# Forum Learning Russian Language Translate This! How do you Say... in Russian?  "Learning Russian" in Russian.

## melchieor

So how do I say "I am learning Russian"? Can I please have the Cyrillic and Latin spelling?

----------


## Zaya

Я учу русский.

----------


## melchieor

Hey thanks. Can you put that in the latin alphabet so I can try to pronounce it? 
I think the first letter you put is Ya or I   and the last is Russian. or um Russki. Not sure how to put the second word into the latin alphabet.

----------


## Оля

> Hey thanks. Can you put that in the latin alphabet so I can try to pronounce it?

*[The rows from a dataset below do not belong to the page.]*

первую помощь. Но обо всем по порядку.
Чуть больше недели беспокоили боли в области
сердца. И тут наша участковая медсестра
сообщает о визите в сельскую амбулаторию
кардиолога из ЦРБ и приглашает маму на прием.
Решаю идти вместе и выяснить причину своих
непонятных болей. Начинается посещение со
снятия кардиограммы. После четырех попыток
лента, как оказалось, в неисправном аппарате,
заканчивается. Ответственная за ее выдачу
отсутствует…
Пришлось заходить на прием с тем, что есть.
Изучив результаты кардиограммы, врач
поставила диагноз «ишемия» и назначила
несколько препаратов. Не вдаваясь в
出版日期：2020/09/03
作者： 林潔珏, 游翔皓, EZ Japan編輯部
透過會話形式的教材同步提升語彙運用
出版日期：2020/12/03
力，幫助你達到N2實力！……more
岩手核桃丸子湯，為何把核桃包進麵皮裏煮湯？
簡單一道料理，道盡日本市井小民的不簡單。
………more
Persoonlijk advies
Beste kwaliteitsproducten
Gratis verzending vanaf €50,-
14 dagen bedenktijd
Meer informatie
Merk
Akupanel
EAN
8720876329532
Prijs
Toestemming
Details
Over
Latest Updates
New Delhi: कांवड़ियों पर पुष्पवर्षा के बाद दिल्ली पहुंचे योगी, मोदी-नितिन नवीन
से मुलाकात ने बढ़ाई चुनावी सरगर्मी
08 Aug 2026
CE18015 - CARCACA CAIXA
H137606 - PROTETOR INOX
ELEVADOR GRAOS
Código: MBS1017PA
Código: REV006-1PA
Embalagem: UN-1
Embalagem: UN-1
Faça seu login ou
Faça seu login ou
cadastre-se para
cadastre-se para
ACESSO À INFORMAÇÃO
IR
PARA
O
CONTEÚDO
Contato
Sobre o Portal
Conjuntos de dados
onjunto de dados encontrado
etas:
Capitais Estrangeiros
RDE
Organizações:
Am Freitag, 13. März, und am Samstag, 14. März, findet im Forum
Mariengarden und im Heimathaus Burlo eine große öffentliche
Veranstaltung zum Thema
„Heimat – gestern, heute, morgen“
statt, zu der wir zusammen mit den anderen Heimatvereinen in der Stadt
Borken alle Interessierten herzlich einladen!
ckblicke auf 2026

 Dear melchieor, before learning sentences like "I am learning Russian" in Russian or others you should learn the Cyrillic alphabet first.
Unfortunately, many learners think it's possible to learn Russian without learning the alphabet. That's a big mistake. 
P.S. I suggest you read this thread: viewtopic.php?f=3&t=17705

----------


## melchieor

Hi, yep I am working on it.   ::    Currently I am try to memorize some of the letters and their English pronunciation.

----------


## Zaya

> their English pronunciation

 
Russian letters have no English pronunciation, to read them one has to learn how to pronounce _Russian_ sounds.

----------


## melchieor

Oh man .. I am so lost.  Well at least the page I am looking at has some audio that helps me pronounce it. This could take some time..

----------


## tiras-polis

Ya uchu russkiy 
может так..

----------


## Оля

> Ya uchu russkiy 
> может*,* так..

 Ну, во-первых, совсем не так.
А во-вторых, может, не стоит оказывать человеку медвежью услугу? Пусть учит алфавит.

----------